Documentation/filesystems/tmpfs.rst - linux/kernel/git/gregkh/driver-core - Git at Google

 .. SPDX-License-Identifier: GPL-2.0

 =====
 Tmpfs
 =====

 Tmpfs is a file system which keeps all of its files in virtual memory.


 Everything in tmpfs is temporary in the sense that no files will be
 created on your hard drive. If you unmount a tmpfs instance,
 everything stored therein is lost.

 tmpfs puts everything into the kernel internal caches and grows and
 shrinks to accommodate the files it contains and is able to swap
 unneeded pages out to swap space, if swap was enabled for the tmpfs
 mount. tmpfs also supports THP.

 tmpfs extends ramfs with a few userspace configurable options listed and
 explained further below, some of which can be reconfigured dynamically on the
 fly using a remount ('mount -o remount ...') of the filesystem. A tmpfs
 filesystem can be resized but it cannot be resized to a size below its current
 usage. tmpfs also supports POSIX ACLs, and extended attributes for the
 trusted.*, security.* and user.* namespaces. ramfs does not use swap and you
 cannot modify any parameter for a ramfs filesystem. The size limit of a ramfs
 filesystem is how much memory you have available, and so care must be taken if
 used so to not run out of memory.

 An alternative to tmpfs and ramfs is to use brd to create RAM disks
 (/dev/ram*), which allows you to simulate a block device disk in physical RAM.
 To write data you would just then need to create an regular filesystem on top
 this ramdisk. As with ramfs, brd ramdisks cannot swap. brd ramdisks are also
 configured in size at initialization and you cannot dynamically resize them.
 Contrary to brd ramdisks, tmpfs has its own filesystem, it does not rely on the
 block layer at all.

 Since tmpfs lives completely in the page cache and optionally on swap,
 all tmpfs pages will be shown as "Shmem" in /proc/meminfo and "Shared" in
 free(1). Notice that these counters also include shared memory
 (shmem, see ipcs(1)). The most reliable way to get the count is
 using df(1) and du(1).

 tmpfs has the following uses:

 1) There is always a kernel internal mount which you will not see at
    all. This is used for shared anonymous mappings and SYSV shared
    memory.

    This mount does not depend on CONFIG_TMPFS. If CONFIG_TMPFS is not
    set, the user visible part of tmpfs is not built. But the internal
    mechanisms are always present.

 2) glibc 2.2 and above expects tmpfs to be mounted at /dev/shm for
    POSIX shared memory (shm_open, shm_unlink). Adding the following
    line to /etc/fstab should take care of this::

 	tmpfs	/dev/shm	tmpfs	defaults	0 0

    Remember to create the directory that you intend to mount tmpfs on
    if necessary.

    This mount is _not_ needed for SYSV shared memory. The internal
    mount is used for that. (In the 2.3 kernel versions it was
    necessary to mount the predecessor of tmpfs (shm fs) to use SYSV
    shared memory.)

 3) Some people (including me) find it very convenient to mount it
    e.g. on /tmp and /var/tmp and have a big swap partition. And now
    loop mounts of tmpfs files do work, so mkinitrd shipped by most
    distributions should succeed with a tmpfs /tmp.
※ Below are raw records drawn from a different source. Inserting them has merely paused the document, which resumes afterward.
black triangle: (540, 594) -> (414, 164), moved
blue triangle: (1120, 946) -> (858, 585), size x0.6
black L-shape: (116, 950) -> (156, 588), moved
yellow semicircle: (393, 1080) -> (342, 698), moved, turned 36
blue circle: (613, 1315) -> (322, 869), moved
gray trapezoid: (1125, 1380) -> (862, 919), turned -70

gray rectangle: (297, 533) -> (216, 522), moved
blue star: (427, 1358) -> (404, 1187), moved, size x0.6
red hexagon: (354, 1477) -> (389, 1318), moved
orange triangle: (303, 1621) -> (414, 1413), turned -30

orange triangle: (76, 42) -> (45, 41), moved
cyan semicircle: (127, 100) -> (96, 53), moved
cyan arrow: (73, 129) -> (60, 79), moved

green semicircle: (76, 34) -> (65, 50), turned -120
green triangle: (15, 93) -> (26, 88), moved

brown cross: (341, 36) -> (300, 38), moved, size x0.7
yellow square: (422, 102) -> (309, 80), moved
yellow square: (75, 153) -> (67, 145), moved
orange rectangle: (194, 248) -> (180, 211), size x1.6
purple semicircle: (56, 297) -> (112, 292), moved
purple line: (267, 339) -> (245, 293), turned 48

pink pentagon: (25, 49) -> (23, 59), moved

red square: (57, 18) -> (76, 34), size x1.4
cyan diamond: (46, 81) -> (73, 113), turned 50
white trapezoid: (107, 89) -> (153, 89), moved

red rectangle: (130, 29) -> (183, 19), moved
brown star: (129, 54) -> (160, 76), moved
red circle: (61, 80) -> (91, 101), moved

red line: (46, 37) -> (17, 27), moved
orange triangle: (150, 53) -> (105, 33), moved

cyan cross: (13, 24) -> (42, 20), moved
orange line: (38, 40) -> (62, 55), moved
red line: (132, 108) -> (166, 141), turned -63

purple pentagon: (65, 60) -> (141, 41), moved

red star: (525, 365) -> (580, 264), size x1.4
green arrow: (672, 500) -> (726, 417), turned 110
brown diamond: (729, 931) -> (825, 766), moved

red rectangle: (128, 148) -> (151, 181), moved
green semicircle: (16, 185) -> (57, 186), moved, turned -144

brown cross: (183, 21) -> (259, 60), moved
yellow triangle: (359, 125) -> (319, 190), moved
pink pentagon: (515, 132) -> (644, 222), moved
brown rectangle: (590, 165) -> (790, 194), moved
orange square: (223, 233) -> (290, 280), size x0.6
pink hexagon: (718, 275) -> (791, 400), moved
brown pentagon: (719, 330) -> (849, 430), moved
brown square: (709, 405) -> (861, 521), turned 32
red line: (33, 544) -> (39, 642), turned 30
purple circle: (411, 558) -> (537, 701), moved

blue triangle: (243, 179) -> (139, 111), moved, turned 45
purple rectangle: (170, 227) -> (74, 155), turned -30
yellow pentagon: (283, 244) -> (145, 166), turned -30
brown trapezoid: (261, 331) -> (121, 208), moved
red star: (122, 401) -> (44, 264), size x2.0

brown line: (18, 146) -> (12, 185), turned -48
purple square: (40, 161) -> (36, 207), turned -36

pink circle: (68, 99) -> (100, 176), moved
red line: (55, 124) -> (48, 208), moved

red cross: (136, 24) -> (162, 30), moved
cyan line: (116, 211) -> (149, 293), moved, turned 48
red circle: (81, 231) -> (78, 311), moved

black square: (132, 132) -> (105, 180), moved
 4) And probably a lot more I do not know about :-)


 tmpfs has three mount options for sizing:

 =========  ============================================================
 size       The limit of allocated bytes for this tmpfs instance. The
            default is half of your physical RAM without swap. If you
            oversize your tmpfs instances the machine will deadlock
            since the OOM handler will not be able to free that memory.
 nr_blocks  The same as size, but in blocks of PAGE_SIZE.
 nr_inodes  The maximum number of inodes for this instance. The default
            is half of the number of your physical RAM pages, or (on a
            machine with highmem) the number of lowmem RAM pages,
            whichever is the lower.
 =========  ============================================================

 These parameters accept a suffix k, m or g for kilo, mega and giga and
 can be changed on remount.  The size parameter also accepts a suffix %
 to limit this tmpfs instance to that percentage of your physical RAM:
 the default, when neither size nor nr_blocks is specified, is size=50%

 If nr_blocks=0 (or size=0), blocks will not be limited in that instance;
 if nr_inodes=0, inodes will not be limited.  It is generally unwise to
 mount with such options, since it allows any user with write access to
 use up all the memory on the machine; but enhances the scalability of
 that instance in a system with many CPUs making intensive use of it.

 If nr_inodes is not 0, that limited space for inodes is also used up by
 extended attributes: "df -i"'s IUsed and IUse% increase, IFree decreases.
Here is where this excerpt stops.